Derniers là où en soit,
Vous devriez tirer les premiers,
Là,
Juste là,
On a le droit de rêver.
Ojos Vacíos y Secos
Calculan el paso del tiempo al año,
Destruyendo su condición a bajo costo,
¿Piensan vivir una vida consciente,
Decididos a contar los segundos de una vez por todas?
Hay que quemar esta compilación de escombros que se acumulan,
Todos estos restos descoloridos.
Barriendo los porches de sus casas,
Cortando las barras de sus prisiones.
Es un desperdicio,
Apenas nos hablamos,
Nos cortamos las venas,
Es un círculo maldito,
Un montón de odio al que estamos encadenados.
Privados de una historia propia,
Con la boca abierta,
Miramos pasar los trenes,
Atados al mostrador,
Contamos en coro las moscas aplastadas.
Sin la menor chispa,
Sólo ojos vacíos y secos,
Deberíamos sacudir el polvo y vaciar el desván.
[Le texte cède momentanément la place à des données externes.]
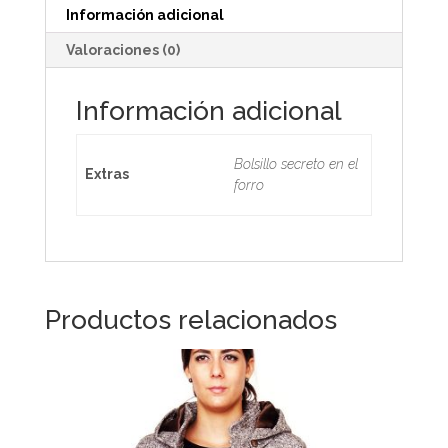
Información adicional
Valoraciones (0)
Información adicional
Bolsillo secreto en el
Extras
forro
Productos relacionados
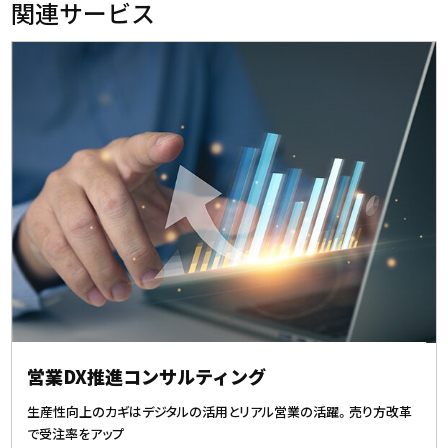
関連サービス
営業DX推進コンサルティング
生産性向上のカギはデジタルの活用とリアル営業の活躍。売り方改革
で受注率をアップ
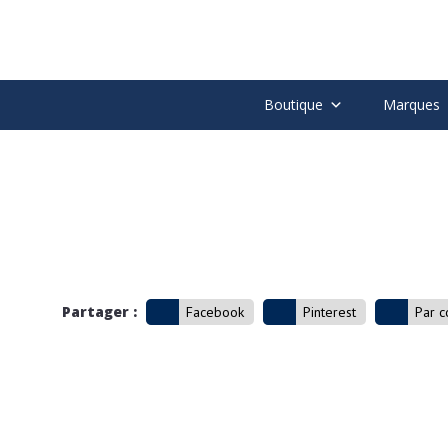
Boutique
Marques
Partager :
Facebook
Pinterest
Par c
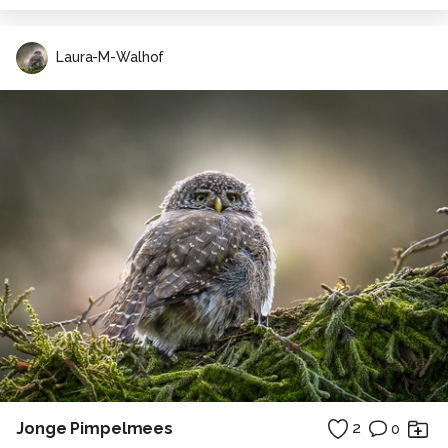
Laura-M-Walhof
Jonge Pimpelmees
2
0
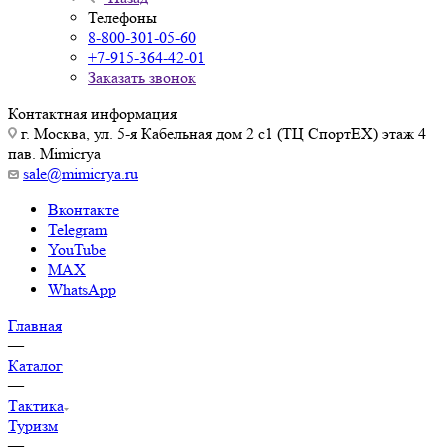
Телефоны
8-800-301-05-60
+7-915-364-42-01
Заказать звонок
Контактная информация
г. Москва, ул. 5-я Кабельная дом 2 с1 (ТЦ СпортEX) этаж 4
пав. Mimicrya
sale@mimicrya.ru
Вконтакте
Telegram
YouTube
MAX
WhatsApp
Главная
—
Каталог
—
Тактика
Туризм
—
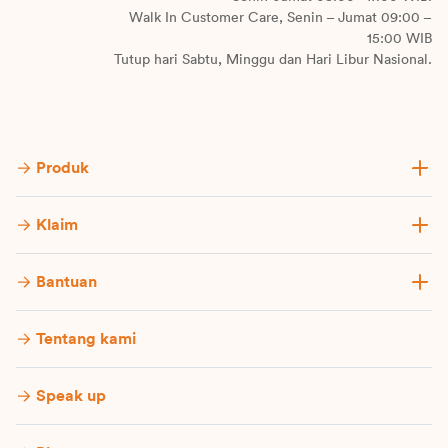
Walk In Customer Care, Senin – Jumat 09:00 –
15:00 WIB
Tutup hari Sabtu, Minggu dan Hari Libur Nasional.
Produk
Klaim
Bantuan
Tentang kami
Speak up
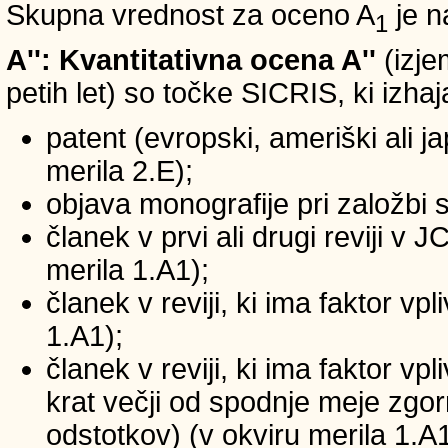
Skupna vrednost za oceno A
je n
1
A'': Kvantitativna ocena A''
(izje
petih let) so točke SICRIS, ki izhaj
patent (evropski, ameriški ali ja
merila 2.E);
objava monografije pri založbi 
članek v prvi ali drugi reviji v
merila 1.A1);
članek v reviji, ki ima faktor v
1.A1);
članek v reviji, ki ima faktor v
krat večji od spodnje meje zgornj
odstotkov) (v okviru merila 1.A1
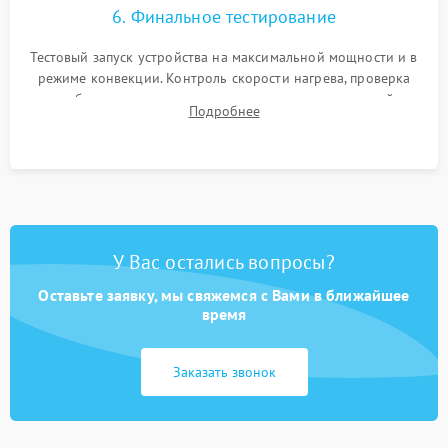
6. Финальное тестирование
Тестовый запуск устройства на максимальной мощности и в
режиме конвекции. Контроль скорости нагрева, проверка
срабатывания термостата при достижении заданной
Подробнее
температуры и тест на отсутствие утечек тока.
У Вас остались вопросы?
Оставьте заявку, мы свяжемся с Вами в ближайшее
время
Заказать звонок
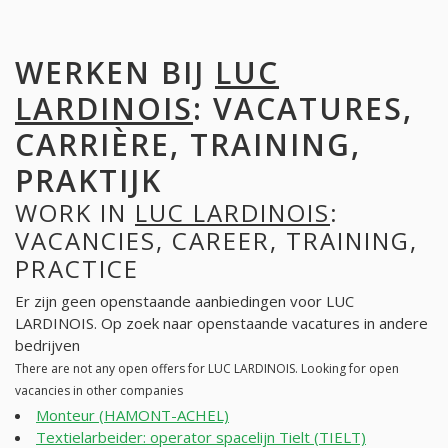
WERKEN BIJ
LUC
LARDINOIS
: VACATURES,
CARRIÈRE, TRAINING,
PRAKTIJK
WORK IN
LUC LARDINOIS
:
VACANCIES, CAREER, TRAINING,
PRACTICE
Er zijn geen openstaande aanbiedingen voor LUC
LARDINOIS. Op zoek naar openstaande vacatures in andere
bedrijven
There are not any open offers for LUC LARDINOIS. Looking for open
vacancies in other companies
Monteur (HAMONT-ACHEL)
Textielarbeider: operator spacelijn Tielt (TIELT)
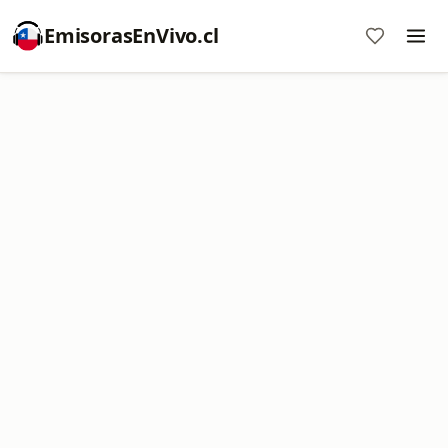
EmisorasEnVivo.cl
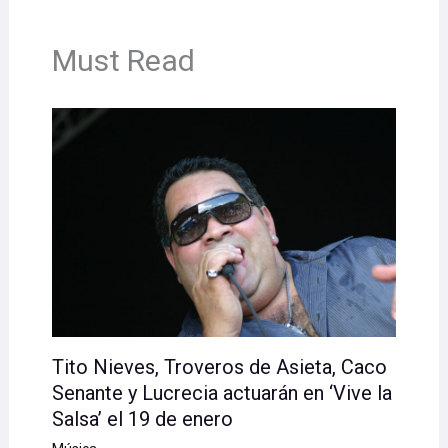
Must Read
Tito Nieves, Troveros de Asieta, Caco
Senante y Lucrecia actuarán en ‘Vive la
Salsa’ el 19 de enero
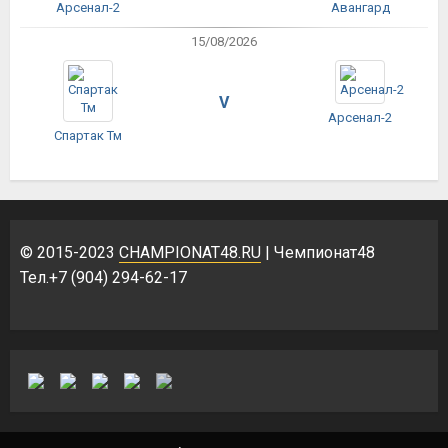
Арсенал-2
Авангард
15/08/2026
V
Арсенал-2
Спартак Тм
© 2015-2023
CHAMPIONAT48.RU
| Чемпионат48
Тел.+7 (904) 294-62-17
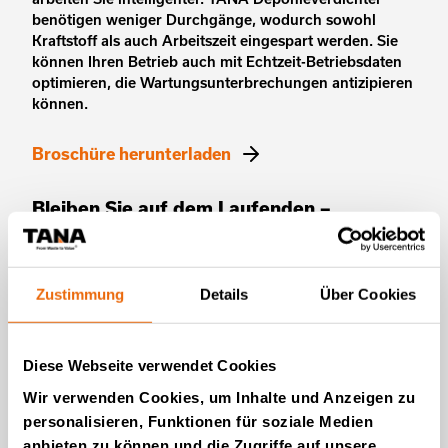
benötigen weniger Durchgänge, wodurch sowohl
Kraftstoff als auch Arbeitszeit eingespart werden. Sie
können Ihren Betrieb auch mit Echtzeit-Betriebsdaten
optimieren, die Wartungsunterbrechungen antizipieren
können.
Broschüre herunterladen
Bleiben Sie auf dem Laufenden –
Echtzeitdaten steigern die Leistung
TanaConnect® ist ein intelligentes digitales
Zustimmung
Details
Über Cookies
Servicekonzept, das die Effizienz verbessert, die
Berichterstattung erleichtert und das Engagement der
Mitarbeiter fördert. TanaConnect® zählt nicht nur Ihre
Einnahmen, Ausgaben und Ihren Saldo – es hilft Ihnen
Diese Webseite verwendet Cookies
auch, Ihre Gewinne zu steigern.
Wir verwenden Cookies, um Inhalte und Anzeigen zu
personalisieren, Funktionen für soziale Medien
TanaConnect®
anbieten zu können und die Zugriffe auf unsere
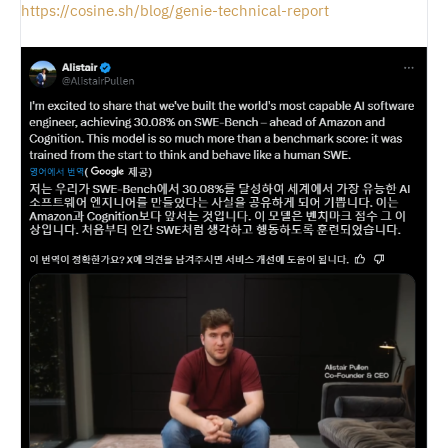
https://cosine.sh/blog/genie-technical-report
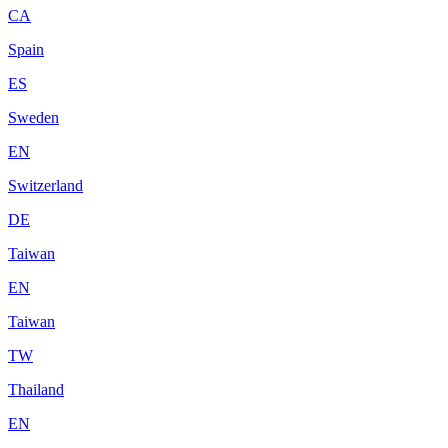
CA
Spain
ES
Sweden
EN
Switzerland
DE
Taiwan
EN
Taiwan
TW
Thailand
EN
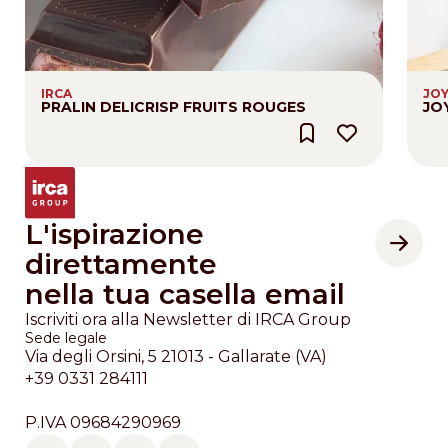
IRCA
JO
PRALIN DELICRISP FRUITS ROUGES
JO
L'ispirazione
direttamente
nella tua casella email
Iscriviti ora alla Newsletter di IRCA Group
Sede legale
Via degli Orsini, 5 21013 - Gallarate (VA)
+39 0331 284111
P.IVA 09684290969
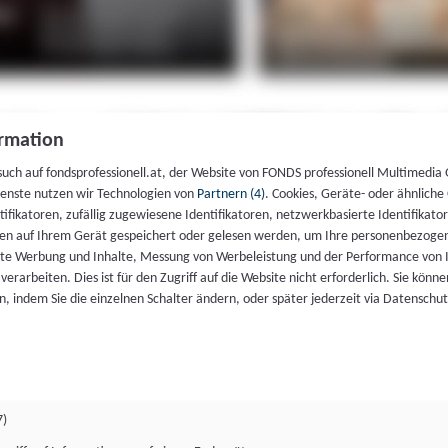
rmation
such auf fondsprofessionell.at, der Website von FONDS professionell Multimedia
ienste nutzen wir Technologien von
Partnern (4)
. Cookies, Geräte- oder ähnliche
entifikatoren, zufällig zugewiesene Identifikatoren, netzwerkbasierte Identifik
en auf Ihrem Gerät gespeichert oder gelesen werden, um Ihre personenbezogen
rte Werbung und Inhalte, Messung von Werbeleistung und der Performance von 
erarbeiten. Dies ist für den Zugriff auf die Website nicht erforderlich. Sie können
, indem Sie die einzelnen Schalter ändern, oder später jederzeit via Datenschu
7)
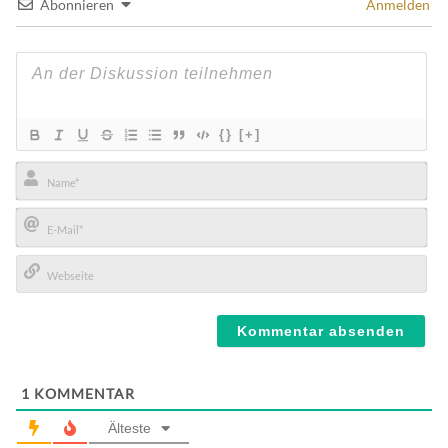
Abonnieren
Anmelden
{}
[+]
Name*
E-
Mail*
Webseite
1
KOMMENTAR
Älteste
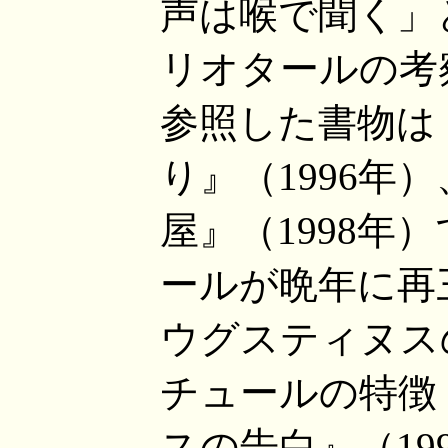
声は喉で聞く」
リオタールの考
参照した書物は
り』（1996年
屋』（1998年
ールが晩年に再
ウグスティヌス
チュールの特徴
スの告白』（19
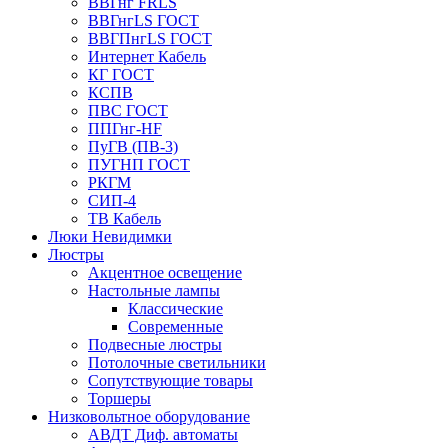
ВВГнг FRLS
ВВГнгLS ГОСТ
ВВГПнгLS ГОСТ
Интернет Кабель
КГ ГОСТ
КСПВ
ПВС ГОСТ
ППГнг-HF
ПуГВ (ПВ-3)
ПУГНП ГОСТ
РКГМ
СИП-4
ТВ Кабель
Люки Невидимки
Люстры
Акцентное освещение
Настольные лампы
Классические
Современные
Подвесные люстры
Потолочные светильники
Сопутствующие товары
Торшеры
Низковольтное оборудование
АВДT Диф. автоматы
El poder de dejarse llevar,
Al menos para consolarse, pero incluso sin tener nada que perder,
Sólo podemos admirar porque sin ser pobres,
O aplastados,
Atraen miradas de lástima.
Los últimos en cualquier caso,
Deberían ser los primeros en disparar,
Ahí,
Justo ahí,
Tenemos derecho a soñar.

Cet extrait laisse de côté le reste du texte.